→ **Problem statement**: Would you please return the lines of the material that contain the word "無資格可"?

→ **Material to process**:
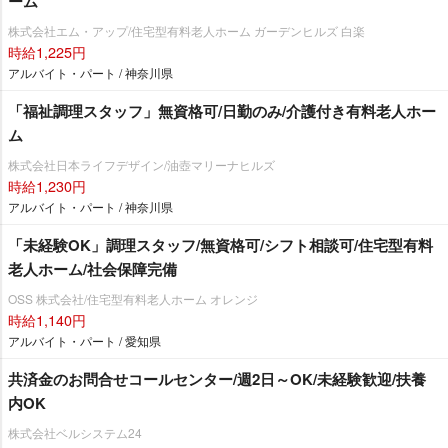
ーム
株式会社エム・アップ/住宅型有料老人ホーム ガーデンヒルズ 白楽
時給1,225円
アルバイト・パート / 神奈川県
「福祉調理スタッフ」無資格可/日勤のみ/介護付き有料老人ホー
ム
株式会社日本ライフデザイン/油壺マリーナヒルズ
時給1,230円
アルバイト・パート / 神奈川県
「未経験OK」調理スタッフ/無資格可/シフト相談可/住宅型有料
老人ホーム/社会保障完備
OSS 株式会社/住宅型有料老人ホーム オレンジ
時給1,140円
アルバイト・パート / 愛知県
共済金のお問合せコールセンター/週2日～OK/未経験歓迎/扶養
内OK
株式会社ベルシステム24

→ **Solution below**:
「福祉調理スタッフ」無資格可/日勤のみ/介護付き有料老人ホー
「未経験OK」調理スタッフ/無資格可/シフト相談可/住宅型有料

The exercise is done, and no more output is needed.